• _Collected data entries_:
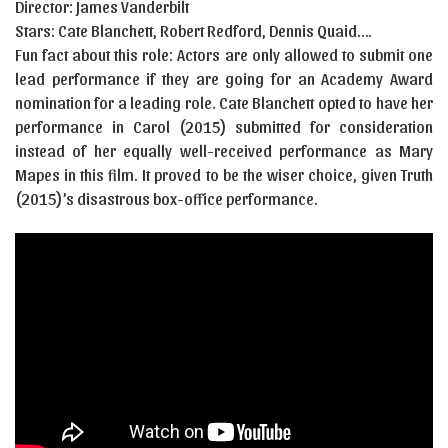
Director: James Vanderbilt
Stars: Cate Blanchett, Robert Redford, Dennis Quaid….
Fun fact about this role: Actors are only allowed to submit one
lead performance if they are going for an Academy Award
nomination for a leading role. Cate Blanchett opted to have her
performance in Carol (2015) submitted for consideration
instead of her equally well-received performance as Mary
Mapes in this film. It proved to be the wiser choice, given Truth
(2015)’s disastrous box-office performance.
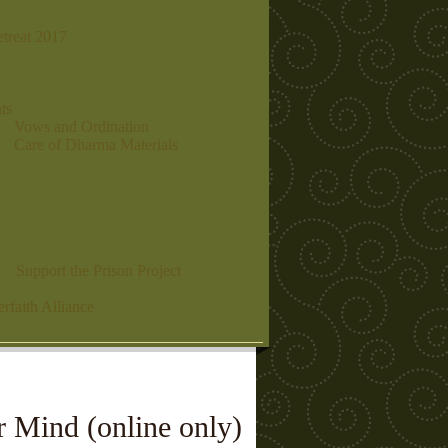
etreat 2017
ts
Vows and Ordination
Care of Dharma Materials
Support the Prison Project
erfaith Alliance
 Mind (online only)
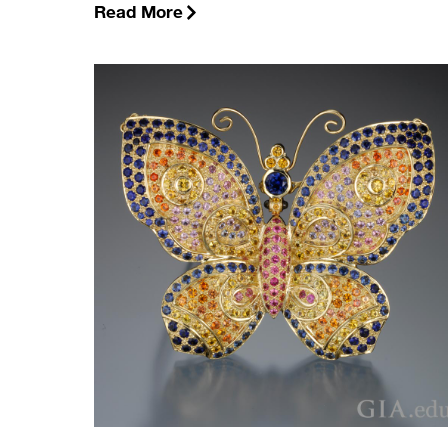
Read More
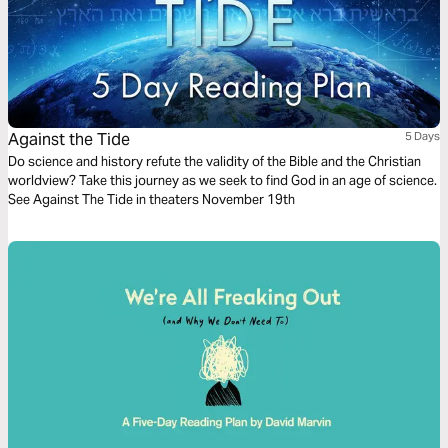
Against the Tide
5 Days
Do science and history refute the validity of the Bible and the Christian
worldview? Take this journey as we seek to find God in an age of science.
See Against The Tide in theaters November 19th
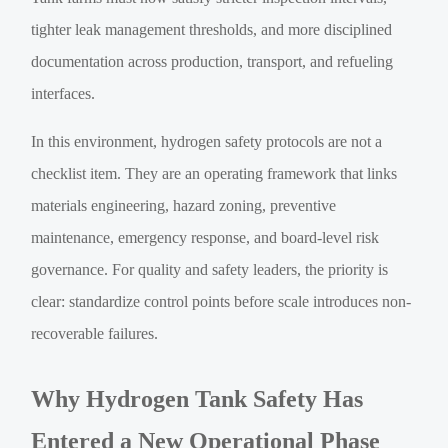
tighter leak management thresholds, and more disciplined
documentation across production, transport, and refueling
interfaces.
In this environment, hydrogen safety protocols are not a
checklist item. They are an operating framework that links
materials engineering, hazard zoning, preventive
maintenance, emergency response, and board-level risk
governance. For quality and safety leaders, the priority is
clear: standardize control points before scale introduces non-
recoverable failures.
Why Hydrogen Tank Safety Has
Entered a New Operational Phase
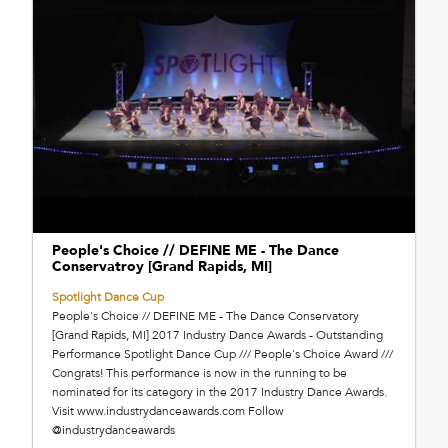
People's Choice // DEFINE ME - The Dance
Conservatroy [Grand Rapids, MI]
Spotlight Dance Cup
People's Choice // DEFINE ME - The Dance Conservatory
[Grand Rapids, MI] 2017 Industry Dance Awards - Outstanding
Performance Spotlight Dance Cup /// People's Choice Award ///
Congrats! This performance is now in the running to be
nominated for its category in the 2017 Industry Dance Awards.
Visit www.industrydanceawards.com Follow
@industrydanceawards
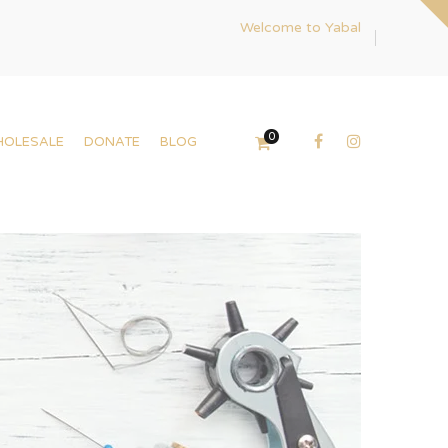
Welcome to Yabal
0
HOLESALE
DONATE
BLOG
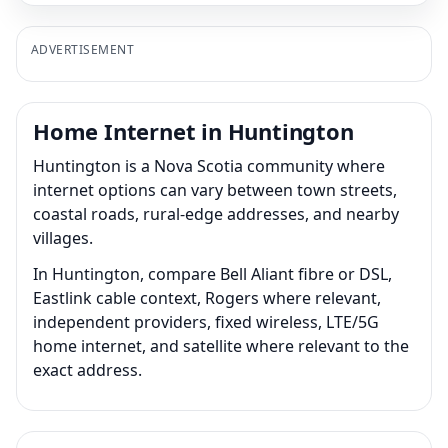
ADVERTISEMENT
Home Internet in Huntington
Huntington is a Nova Scotia community where
internet options can vary between town streets,
coastal roads, rural-edge addresses, and nearby
villages.
In Huntington, compare Bell Aliant fibre or DSL,
Eastlink cable context, Rogers where relevant,
independent providers, fixed wireless, LTE/5G
home internet, and satellite where relevant to the
exact address.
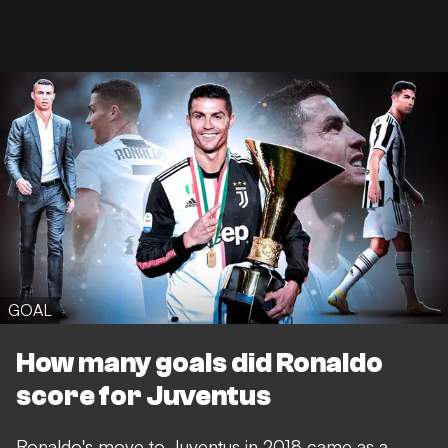
GOAL
How many goals did Ronaldo
score for Juventus
Ronaldo's move to Juventus in 2018 came as a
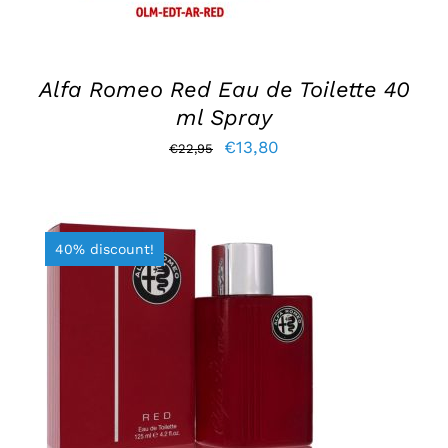
Alfa Romeo Red Eau de Toilette 40
ml Spray
Original
Current
€
13,80
€
22,95
price
price
was:
is:
€22,95.
€13,80.
40% discount!
ADD TO BASKET
/
DETAILS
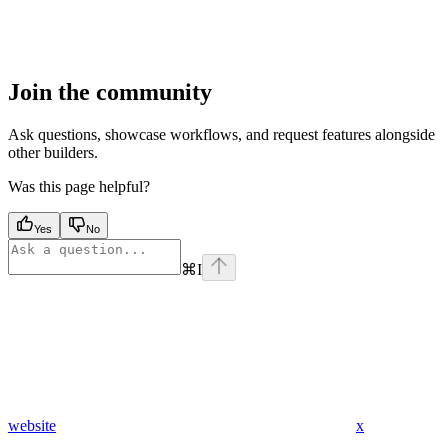
Join the community
Ask questions, showcase workflows, and request features alongside
other builders.
Was this page helpful?
Yes
No
⌘
I
website
x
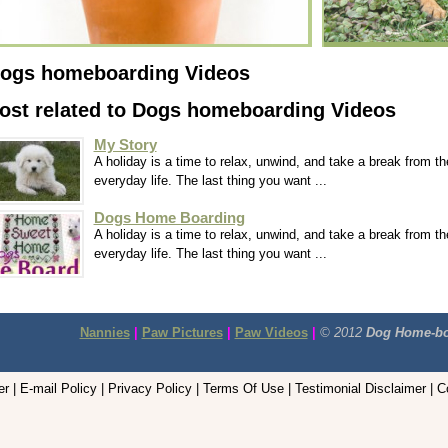
ogs homeboarding Videos
ost related to Dogs homeboarding Videos
My Story
A holiday is a time to relax, unwind, and take a break from th
everyday life. The last thing you want ...
Dogs Home Boarding
A holiday is a time to relax, unwind, and take a break from th
everyday life. The last thing you want ...
Nannies
|
Paw Pictures
|
Paw Videos
|
© 2012
Dog Home-bo
r | E-mail Policy | Privacy Policy | Terms Of Use | Testimonial Disclaimer | 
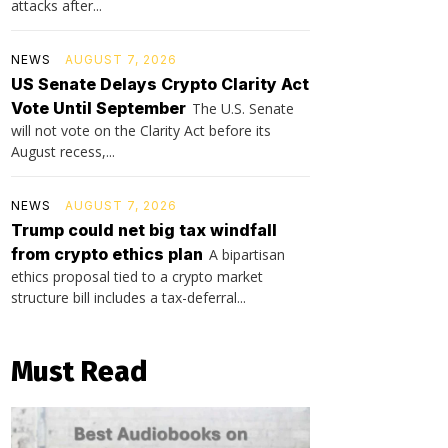
attacks after...
NEWS
AUGUST 7, 2026
US Senate Delays Crypto Clarity Act
Vote Until September
The U.S. Senate
will not vote on the Clarity Act before its
August recess,...
NEWS
AUGUST 7, 2026
Trump could net big tax windfall
from crypto ethics plan
A bipartisan
ethics proposal tied to a crypto market
structure bill includes a tax-deferral...
Must Read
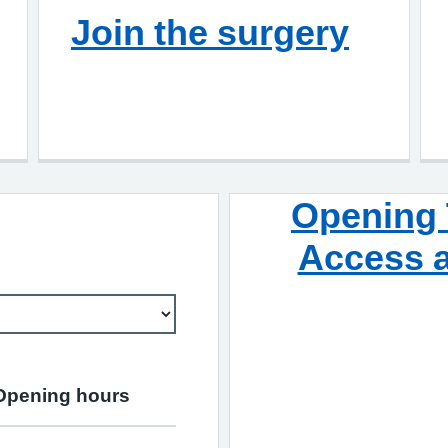
Join the surgery
Opening 
Access a
Opening hours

• _INSTRUCTIONS FOR THE TASK_: Without the pictures, copy the entries from their first line through the line containing "Why Hydrogen Tank Safety Has", and only those lines.

• _COMPLETED EXERCISE_:
Director: James Vanderbilt
Stars: Cate Blanchett, Robert Redford, Dennis Quaid….
Fun fact about this role: Actors are only allowed to submit one
lead performance if they are going for an Academy Award
nomination for a leading role. Cate Blanchett opted to have her
performance in Carol (2015) submitted for consideration
instead of her equally well-received performance as Mary
Mapes in this film. It proved to be the wiser choice, given Truth
(2015)’s disastrous box-office performance.
etreat 2017
ts
Vows and Ordination
Care of Dharma Materials
Support the Prison Project
erfaith Alliance
 Mind (online only)
Read More
Against the Tide
5 Days
Do science and history refute the validity of the Bible and the Christian
worldview? Take this journey as we seek to find God in an age of science.
See Against The Tide in theaters November 19th
tighter leak management thresholds, and more disciplined
documentation across production, transport, and refueling
interfaces.
In this environment, hydrogen safety protocols are not a
checklist item. They are an operating framework that links
materials engineering, hazard zoning, preventive
maintenance, emergency response, and board-level risk
governance. For quality and safety leaders, the priority is
clear: standardize control points before scale introduces non-
recoverable failures.
Why Hydrogen Tank Safety Has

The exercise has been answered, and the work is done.